**REQUIRED ACTION**
Report how many lines below contain the word "Ohio". Give only the number.
* * * * * * *
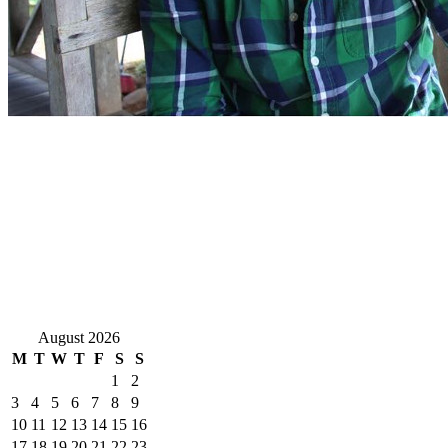
August 2026
M
T
W
T
F
S
S
1
2
3
4
5
6
7
8
9
10
11
12
13
14
15
16
17
18
19
20
21
22
23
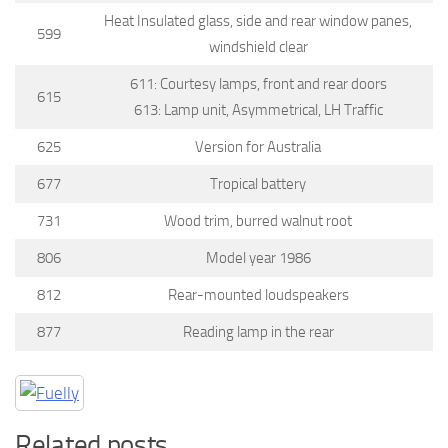
Heat Insulated glass, side and rear window panes,
599
windshield clear
611: Courtesy lamps, front and rear doors
615
613: Lamp unit, Asymmetrical, LH Traffic
625
Version for Australia
677
Tropical battery
731
Wood trim, burred walnut root
806
Model year 1986
812
Rear-mounted loudspeakers
877
Reading lamp in the rear
Related posts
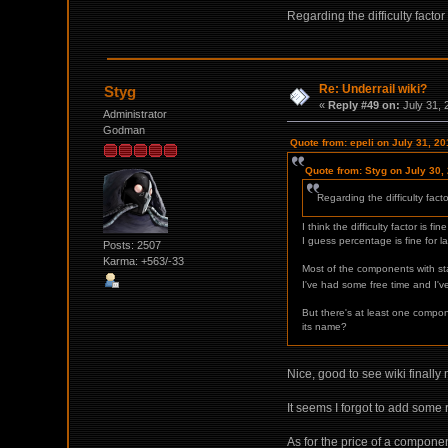
Regarding the difficulty facto
Re: Underrail wiki?
Styg
«
Reply #49 on:
July 31, 
Administrator
Godman
Quote from: epeli on July 31, 2
Quote from: Styg on July 30,
Regarding the difficulty fact
I think the difficulty factor is
I guess percentage is fine for lar
Posts: 2507
Karma: +563/-33
Most of the components with stat
I've had some free time and I've
But there's at least one compone
its name?
Nice, good to see wiki finall
It seems I forgot to add some 
As for the price of a component,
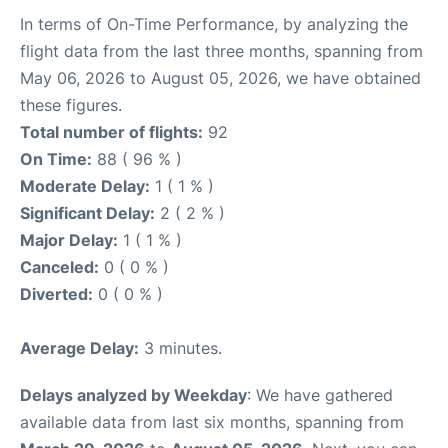
In terms of On-Time Performance, by analyzing the
flight data from the last three months, spanning from
May 06, 2026 to August 05, 2026, we have obtained
these figures.
Total number of flights:
92
On Time:
88 ( 96 % )
Moderate Delay:
1 ( 1 % )
Significant Delay:
2 ( 2 % )
Major Delay:
1 ( 1 % )
Canceled:
0 ( 0 % )
Diverted:
0 ( 0 % )
Average Delay:
3 minutes.
Delays analyzed by Weekday
: We have gathered
available data from last six months, spanning from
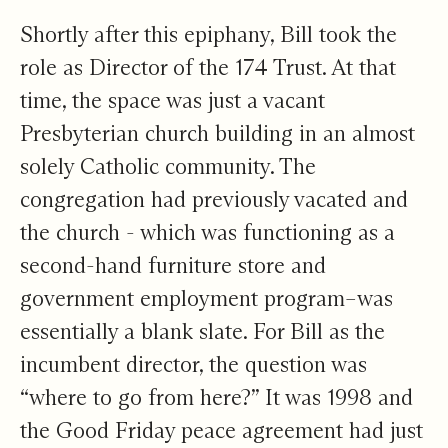
Shortly after this epiphany, Bill took the
role as Director of the 174 Trust. At that
time, the space was just a vacant
Presbyterian church building in an almost
solely Catholic community. The
congregation had previously vacated and
the church - which was functioning as a
second-hand furniture store and
government employment program–was
essentially a blank slate. For Bill as the
incumbent director, the question was
“where to go from here?” It was 1998 and
the Good Friday peace agreement had just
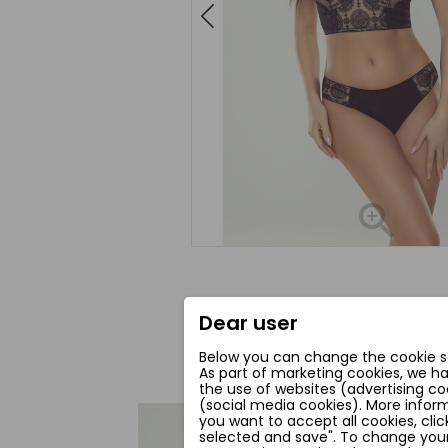
Dear user
Below you can change the cookie se
As part of marketing cookies, we h
the use of websites (advertising co
(social media cookies). More inform
you want to accept all cookies, clic
favorite_border
selected and save". To change your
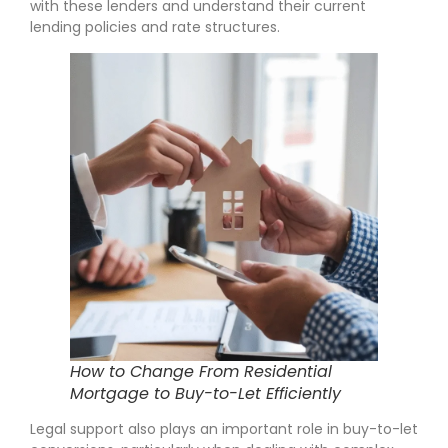
with these lenders and understand their current
lending policies and rate structures.
How to Change From Residential
Mortgage to Buy-to-Let Efficiently
Legal support also plays an important role in buy-to-let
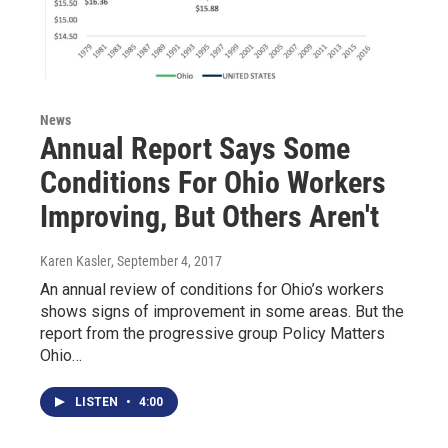
News
Annual Report Says Some
Conditions For Ohio Workers
Improving, But Others Aren't
Karen Kasler
, September 4, 2017
An annual review of conditions for Ohio’s workers
shows signs of improvement in some areas. But the
report from the progressive group Policy Matters
Ohio…
LISTEN
•
4:00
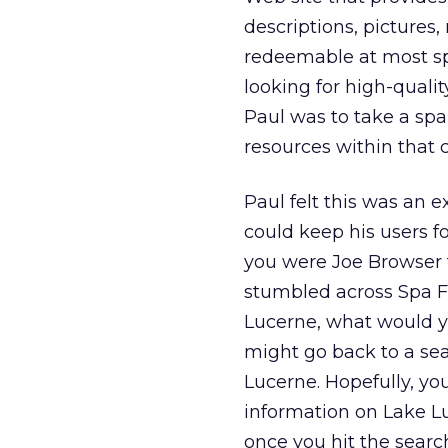
descriptions, pictures, 
redeemable at most sp
looking for high-qualit
Paul was to take a spa 
resources within that c
Paul felt this was an 
could keep his users fo
you were Joe Browser t
stumbled across Spa F
Lucerne, what would y
might go back to a sea
Lucerne. Hopefully, yo
information on Lake Lu
once you hit the sear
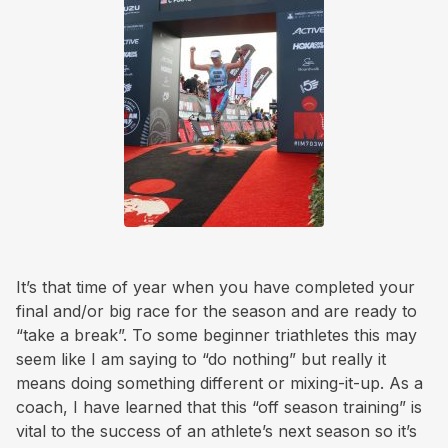
It’s that time of year when you have completed your
final and/or big race for the season and are ready to
“take a break”. To some beginner triathletes this may
seem like I am saying to “do nothing” but really it
means doing something different or mixing-it-up. As a
coach, I have learned that this “off season training” is
vital to the success of an athlete’s next season so it’s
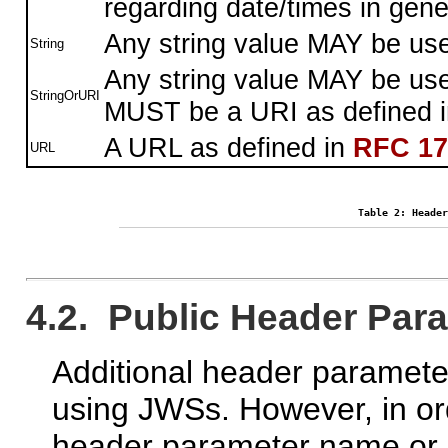
regarding date/times in gene
Any string value MAY be us
String
Any string value MAY be used
StringOrURI
MUST be a URI as defined 
A URL as defined in
RFC 17
URL
Table 2: Header
4.2. Public Header Pa
Additional header paramete
using JWSs. However, in ord
header parameter name or 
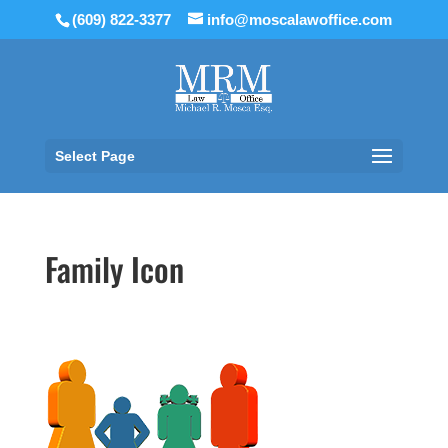
(609) 822-3377
info@moscalawoffice.com
Select Page
Family Icon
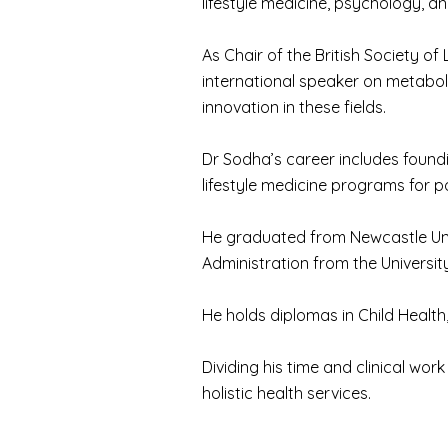
lifestyle medicine, psychology, a
As Chair of the British Society of
international speaker on metabol
innovation in these fields.
Dr Sodha’s career includes foundi
lifestyle medicine programs for 
He graduated from Newcastle Unive
Administration from the Universit
He holds diplomas in Child Health
Dividing his time and clinical wor
holistic health services.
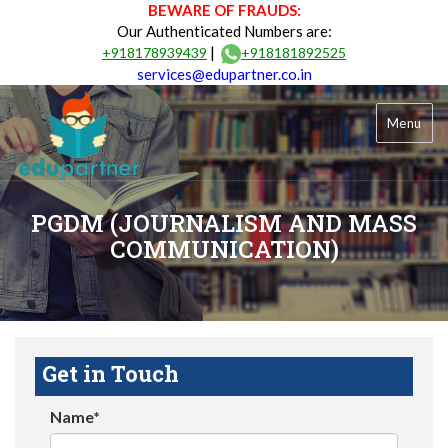
BEWARE OF FRAUDS:
Our Authenticated Numbers are:
|
+918178939439
+918181892525
services@edupartner.co.in
Menu
PGDM (JOURNALISM AND MASS
COMMUNICATION)
Get in Touch
Name*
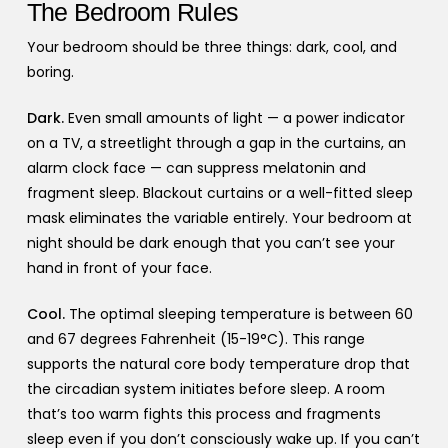
The Bedroom Rules
Your bedroom should be three things: dark, cool, and
boring.
Dark.
Even small amounts of light — a power indicator
on a TV, a streetlight through a gap in the curtains, an
alarm clock face — can suppress melatonin and
fragment sleep. Blackout curtains or a well-fitted sleep
mask eliminates the variable entirely. Your bedroom at
night should be dark enough that you can’t see your
hand in front of your face.
Cool.
The optimal sleeping temperature is between 60
and 67 degrees Fahrenheit (15-19°C). This range
supports the natural core body temperature drop that
the circadian system initiates before sleep. A room
that’s too warm fights this process and fragments
sleep even if you don’t consciously wake up. If you can’t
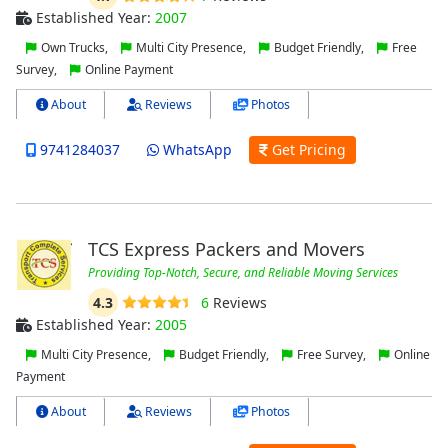
Established Year:
2007
Own Trucks,
Multi City Presence,
Budget Friendly,
Free
Survey,
Online Payment
About
Reviews
Photos
9741284037
WhatsApp
Get Pricing
TCS Express Packers and Movers
Providing Top-Notch, Secure, and Reliable Moving Services
4.3
6
Reviews
Established Year:
2005
Multi City Presence,
Budget Friendly,
Free Survey,
Online
Payment
About
Reviews
Photos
* * * * * * *
**RESULT FOR THIS EXERCISE**
3